Nadia Harbeck, Oleg Gluz, Matthias Christgen, Sherko Kuemmel, Eva-Maria Grischke, Michael Braun, Jochem Potenberg, Katja Krauss, Claudia Schumacher, Helmut Forstbauer, Toralf Reimer, Andrea Stefek, Hans Holger Fischer, Enrico Pelz, Monika Graeser, Christine zu Eulenburg, Ronald E. Kates, Rachel Wuerstlein, Hans Heinrich Kreipe, Ulrike Nitz, West German Study Group

Background: Optimal use of de-escalated, particularly chemotherapy(CT)-free, neoadjuvant regimens in HER2+ early breast cancer (EBC) is currently unclear as there are limited survival data so far. In ADAPT-HR-/HER2+, we previously showed an excellent pCR rate of 90% after 12-week neoadjuvant paclitaxel (Pac) +pertuzumab (P) +trastuzumab (T) and a substantial and clinically meaningful pCR rate of 34% after P+T alone in HR-/HER2+ EBC. Here, we present first survival data.
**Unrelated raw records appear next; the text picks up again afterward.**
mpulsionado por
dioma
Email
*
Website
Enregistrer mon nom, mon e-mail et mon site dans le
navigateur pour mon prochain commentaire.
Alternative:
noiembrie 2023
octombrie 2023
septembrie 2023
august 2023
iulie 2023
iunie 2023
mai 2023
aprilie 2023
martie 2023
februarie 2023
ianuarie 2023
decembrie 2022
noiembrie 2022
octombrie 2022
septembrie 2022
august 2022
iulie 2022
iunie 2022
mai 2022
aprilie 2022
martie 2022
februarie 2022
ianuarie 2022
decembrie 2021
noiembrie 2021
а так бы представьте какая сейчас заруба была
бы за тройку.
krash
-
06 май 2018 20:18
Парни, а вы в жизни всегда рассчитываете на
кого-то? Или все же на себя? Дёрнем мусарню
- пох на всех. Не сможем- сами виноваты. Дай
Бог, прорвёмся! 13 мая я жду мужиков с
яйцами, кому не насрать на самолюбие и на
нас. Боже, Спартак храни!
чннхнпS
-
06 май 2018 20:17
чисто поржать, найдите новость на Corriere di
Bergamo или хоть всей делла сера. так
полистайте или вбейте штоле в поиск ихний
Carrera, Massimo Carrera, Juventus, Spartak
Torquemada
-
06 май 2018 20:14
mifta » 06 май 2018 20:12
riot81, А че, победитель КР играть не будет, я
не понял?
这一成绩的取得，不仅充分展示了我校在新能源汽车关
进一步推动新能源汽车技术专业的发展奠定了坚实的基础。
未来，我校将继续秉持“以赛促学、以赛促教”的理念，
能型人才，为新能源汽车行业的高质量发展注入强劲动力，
Methods: The prospective multicenter WSG-ADAPT-HR-/HER2+ phase II-trial is part of the ADAPT-umbrella protocol. Patients with cT1-cT4c, cN0-3 HR-/HER2+ EBC (n = 134) were randomized to 4 cycles of P+T +/- pac d1,8,15 q3w. All tumors were HR-negative (ER and PR < 1%) and HER2-positive (central lab, i.e., 2+ FISH positive or 3+ by immunohistochemistry. Primary endpoint was pCR (ypT0/is/ypN0); omission of further CT was allowed in pts with pCR. Trial objective was to compare pCR in P+T+pac arm vs. early responders in P+T arm (defined as low cellularity and/or Ki67 decrease >30% after 3 weeks). The trial was stopped early due to the observed pCR superiority in the P+T+pac arm. Secondary endpoints included safety, 5-y (distant)-DFS, OS and translational research. Cox-regression analysis was applied. PAM50 subtype was assessed using the BC360 panel.
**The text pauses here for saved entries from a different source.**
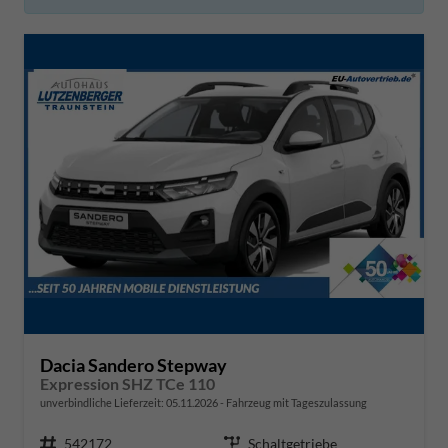
Dacia Sandero Stepway
Expression SHZ TCe 110
unverbindliche Lieferzeit:
05.11.2026
Fahrzeug mit Tageszulassung
Fahrzeugnr.
542172
Getriebe
Schaltgetriebe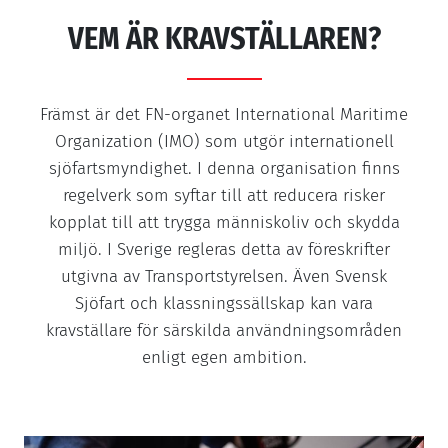
VEM ÄR KRAVSTÄLLAREN?
Främst är det FN-organet International Maritime
Organization (IMO) som utgör internationell
sjöfartsmyndighet. I denna organisation finns
regelverk som syftar till att reducera risker
kopplat till att trygga människoliv och skydda
miljö. I Sverige regleras detta av föreskrifter
utgivna av Transportstyrelsen. Även Svensk
Sjöfart och klassningssällskap kan vara
kravställare för särskilda användningsområden
enligt egen ambition.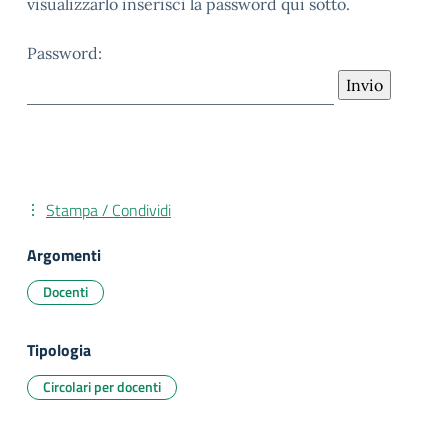
visualizzarlo inserisci la password qui sotto.
Password:
Stampa / Condividi
Argomenti
Docenti
Tipologia
Circolari per docenti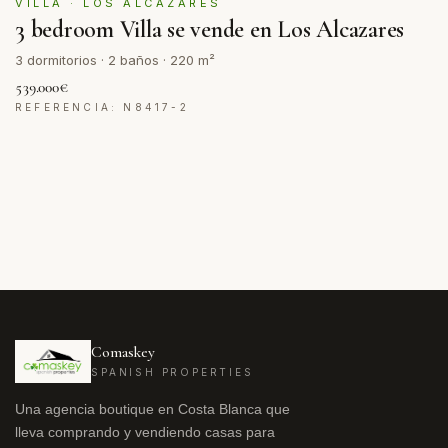
VILLA · LOS ALCAZARES
3 bedroom Villa se vende en Los Alcazares
3 dormitorios · 2 baños · 220 m²
539.000€
REFERENCIA: N8417-2
Comaskey
SPANISH PROPERTIES
Una agencia boutique en Costa Blanca que
lleva comprando y vendiendo casas para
Results: 134 patients were randomized to P+T (n = 92) or P+T+pac (n = 42). 60% of tumors were cT2-4, 42% clinically node-positive. After a median follow-up of 5 years, no significant differences between study arms were observed regarding DFS, dDFS, and OS; only 13 iDFS events (7 dDFS) were observed in the whole ITT population. pCR (vs. nonpCR) after the 12-week study treatment (irrespective of study arm) was strongly associated with improved iDFS (5y DFS 98.5% vs. 82%, HR = 0.14, 95% CI 0.03-0.64). Of the 69 patients with pCR, 39 (56.5%) received no further CT (P+T arm: n = 9, 29% vs. (P+T+pac arm n = 30, 79%); only 1 distant relapse (1.4%) was observed in these patients. In the CT-free P+T arm, no pCR was observed in patients with low HER2 expression (IHC 1+/2+ and FISH positive) and/or basal-like subtype by PAM50 (n = 17, 19%). In the total study population, low HER2 expression and/or no early response was strongly associated with worse dDFS (p =.029) and iDFS (p =.068). No new safety signals were observed.

Conclusions: For the first time, we have shown both excellent pCR and survival in patients treated by de-escalated neoadjuvant CT+P+T irrespective of further CT use in a prospective multicenter study. Investigation of CT-free regimens may need to be focussed on selected patients only (e.g. with high HER2 expression/non-basal-like tumors). In ADAPT HR-/HER2+, early pCR after only 12 weeks of neoadjuvant P+T+pac was strongly associated with improved outcome and may thus serve as a predictive clinical marker for further treatment (de)-escalation.

Clinical trial information: NCT01779206. Research Sponsor: Roche, AOK.